Finding Reliable Sources and Spotting Misinformation in the Time of COVID-19

Robert Nemeth
The CMDS Blog
Published in
4 min readMay 4, 2020
Photo by engin akyurt on Unsplash

Providing accurate information is critical during a pandemic, but journalists face new challenges in accessing reliable sources, while misinformation spreads even faster than the virus itself.

During a global pandemic, providing trustworthy information is crucial.

The hunger for information is insatiable right now. But whom do you trust? That’s where local and established journalists come in,

Kathy Lu, the digital editor of America Amplified: Election 2020, a project of the Corporation for Public Broadcasting, said in an interview with Columbia Journalism Review.

However, as many other people all over the world, most of the journalists are also stuck at home, which obviously change the way they work. Instead of real meetings, they often must rely on phone calls and videoconferencing applications like Google Hangouts, Zoom, Teams, BlueJeans or Skype, to get their facts. Reporters have to try new ways of finding sources to provide accurate information.

Therefore, several organizations focused on providing journalists with tools and resources to facilitate accurate coverage of the pandemic.

The Blavatnik School of Government at the University of Oxford launched the Oxford COVID-19 Government Response Tracker to track and compare policy responses of governments. The tracker initially counted data from 73 countries and is being updated constantly.

We believe the data we have collected can (…) provide a first step into understanding exactly what measures have been effective in certain contexts, and why,

project lead Thomas Hale said.

The Committee to Protect Journalists (CPJ), a New York-based group, also launched its Coronavirus Response webpage, which includes safety advice, but also an “Ask an expert” section, which can be very useful at a time when experts are usually overwhelmed with requests from journalists.

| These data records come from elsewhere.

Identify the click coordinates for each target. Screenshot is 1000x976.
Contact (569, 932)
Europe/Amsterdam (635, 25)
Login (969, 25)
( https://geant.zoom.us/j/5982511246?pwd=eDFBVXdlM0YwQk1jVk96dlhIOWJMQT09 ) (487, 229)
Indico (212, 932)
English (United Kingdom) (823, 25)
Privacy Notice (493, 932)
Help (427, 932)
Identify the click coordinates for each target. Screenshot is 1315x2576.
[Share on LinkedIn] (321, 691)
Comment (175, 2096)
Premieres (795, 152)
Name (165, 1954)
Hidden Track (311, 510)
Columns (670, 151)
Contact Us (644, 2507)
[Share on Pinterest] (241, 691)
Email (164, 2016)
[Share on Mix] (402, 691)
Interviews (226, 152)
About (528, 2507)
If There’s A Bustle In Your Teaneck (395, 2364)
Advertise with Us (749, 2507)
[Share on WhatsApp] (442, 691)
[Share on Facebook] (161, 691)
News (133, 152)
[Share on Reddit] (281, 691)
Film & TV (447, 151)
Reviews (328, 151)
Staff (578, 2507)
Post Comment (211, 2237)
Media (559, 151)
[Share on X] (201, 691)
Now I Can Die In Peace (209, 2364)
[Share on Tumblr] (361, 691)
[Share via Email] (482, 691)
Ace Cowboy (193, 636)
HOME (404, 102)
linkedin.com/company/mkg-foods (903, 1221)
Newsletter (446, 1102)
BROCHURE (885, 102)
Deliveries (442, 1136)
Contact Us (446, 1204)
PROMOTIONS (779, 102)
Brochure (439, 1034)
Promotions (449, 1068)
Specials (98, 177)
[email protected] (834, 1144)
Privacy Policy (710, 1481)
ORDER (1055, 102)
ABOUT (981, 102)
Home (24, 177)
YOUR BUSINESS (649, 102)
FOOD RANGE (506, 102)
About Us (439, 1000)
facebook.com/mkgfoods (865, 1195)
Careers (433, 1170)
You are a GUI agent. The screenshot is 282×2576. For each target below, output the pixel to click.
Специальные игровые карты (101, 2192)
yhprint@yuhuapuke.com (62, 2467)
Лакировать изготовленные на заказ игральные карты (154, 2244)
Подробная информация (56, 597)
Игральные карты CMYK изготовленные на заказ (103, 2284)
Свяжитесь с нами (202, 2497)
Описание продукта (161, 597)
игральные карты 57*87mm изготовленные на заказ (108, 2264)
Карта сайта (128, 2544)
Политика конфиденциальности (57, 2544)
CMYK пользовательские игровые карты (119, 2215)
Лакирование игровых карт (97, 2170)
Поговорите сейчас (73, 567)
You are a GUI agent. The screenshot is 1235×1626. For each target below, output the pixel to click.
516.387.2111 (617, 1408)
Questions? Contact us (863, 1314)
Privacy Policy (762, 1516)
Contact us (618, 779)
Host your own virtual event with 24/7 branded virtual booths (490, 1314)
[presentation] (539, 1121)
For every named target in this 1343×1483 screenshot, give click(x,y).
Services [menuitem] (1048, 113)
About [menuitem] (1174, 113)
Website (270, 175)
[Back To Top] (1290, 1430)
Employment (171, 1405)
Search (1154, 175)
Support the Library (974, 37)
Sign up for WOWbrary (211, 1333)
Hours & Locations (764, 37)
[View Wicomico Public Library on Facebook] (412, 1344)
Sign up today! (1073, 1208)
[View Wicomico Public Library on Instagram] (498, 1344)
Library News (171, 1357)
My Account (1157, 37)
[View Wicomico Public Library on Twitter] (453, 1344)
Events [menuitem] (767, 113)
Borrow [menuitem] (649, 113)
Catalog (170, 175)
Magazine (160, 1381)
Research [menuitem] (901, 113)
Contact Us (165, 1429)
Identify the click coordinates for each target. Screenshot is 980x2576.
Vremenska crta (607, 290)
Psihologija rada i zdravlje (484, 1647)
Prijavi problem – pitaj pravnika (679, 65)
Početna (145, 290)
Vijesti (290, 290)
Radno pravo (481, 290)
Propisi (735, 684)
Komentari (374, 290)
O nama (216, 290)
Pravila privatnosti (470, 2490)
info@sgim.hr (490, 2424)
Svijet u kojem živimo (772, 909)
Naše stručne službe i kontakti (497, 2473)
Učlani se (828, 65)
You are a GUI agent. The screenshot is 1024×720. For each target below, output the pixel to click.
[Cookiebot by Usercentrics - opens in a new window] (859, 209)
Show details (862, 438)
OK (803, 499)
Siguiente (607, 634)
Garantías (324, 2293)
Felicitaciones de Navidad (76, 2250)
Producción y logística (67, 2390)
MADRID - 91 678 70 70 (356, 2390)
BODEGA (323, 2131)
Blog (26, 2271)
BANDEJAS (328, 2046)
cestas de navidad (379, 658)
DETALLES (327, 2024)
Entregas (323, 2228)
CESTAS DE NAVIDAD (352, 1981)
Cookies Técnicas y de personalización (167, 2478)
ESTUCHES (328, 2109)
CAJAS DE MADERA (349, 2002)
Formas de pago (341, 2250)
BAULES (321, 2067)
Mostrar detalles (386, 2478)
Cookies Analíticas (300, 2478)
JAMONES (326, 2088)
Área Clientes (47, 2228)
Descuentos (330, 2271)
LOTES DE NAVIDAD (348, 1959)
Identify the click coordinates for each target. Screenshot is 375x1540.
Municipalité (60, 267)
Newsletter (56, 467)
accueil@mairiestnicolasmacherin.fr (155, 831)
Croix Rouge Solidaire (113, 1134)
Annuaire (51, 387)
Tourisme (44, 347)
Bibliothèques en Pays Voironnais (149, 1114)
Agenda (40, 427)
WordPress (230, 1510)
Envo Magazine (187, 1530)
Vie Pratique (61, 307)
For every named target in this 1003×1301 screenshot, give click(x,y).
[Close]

Special Resources for Africa

Covid-19 cases are on the rise in Africa as well, but, as the International Journalists’ Network (IJNET) reports, journalists there have to face a unique context,

including a lack of government data, strained media budgets, as well as health systems that have in the past struggled with handling endemic diseases.

Therefore, journalism and media development organizations created platforms aimed at helping African journalists.

One of these platforms, the Global Health Crisis Reporting Forum created by the International Center for Journalists (ICFJ) and IJNET brings together reporters, fact-checkers and experts from all over the world. As they write, the forum connects

reporters with information, resources and each other in an effort to support high-quality, responsible coverage that helps save lives.

The experts even offer live video chats to answer the journalists’ questions.

The Thomson Reuters Foundation has also launched its Coronavirus Crisis Reporting Hub: a virtual training, knowledge-sharing and network-building platform, which initially brings together reporters from English-speaking African nations. The hub focuses on “facilitating access to accurate and trusted information through a series of online seminars and working sessions, as well as scaling professional journalism expertise through training and mentoring courses.

Fighting the Infodemic

Nevertheless, in addition to new platforms offering reliable information, misinformation is also spreading like wildfire. EUvsDisinfo, the European Union website dedicated to countering Russian disinformation identified 337 cases of virus-related misinformation topics to date. The World Health Organization (WHO) already classified this problem as “infodemic.”

Many governments restricted their media laws and made spreading misinformation a criminal offense (used also as a tool to further restrict media freedom), and social media giants promised to step up their effort to remove all Covid-19 related misinformation from their platforms. Nevertheless, anyone who does a quick search will still find false news items about the pandemic.

This prompted more than 100 fact-checkers around the world, led by the International Fact-Checking Network at the Poynter Institute, to create the #CoronaVirusFacts / #DatosCoronaVirus Alliance. In addition to debunking false news items and conspiracy theories, the Alliance also publishes, shares and translates facts about the pandemic. Its members have conducted to date a total of 3,500+ fact-checks in 70+ countries in more than 40 languages.

With contributions from Rumi Akter and Aleksandra Skripnik.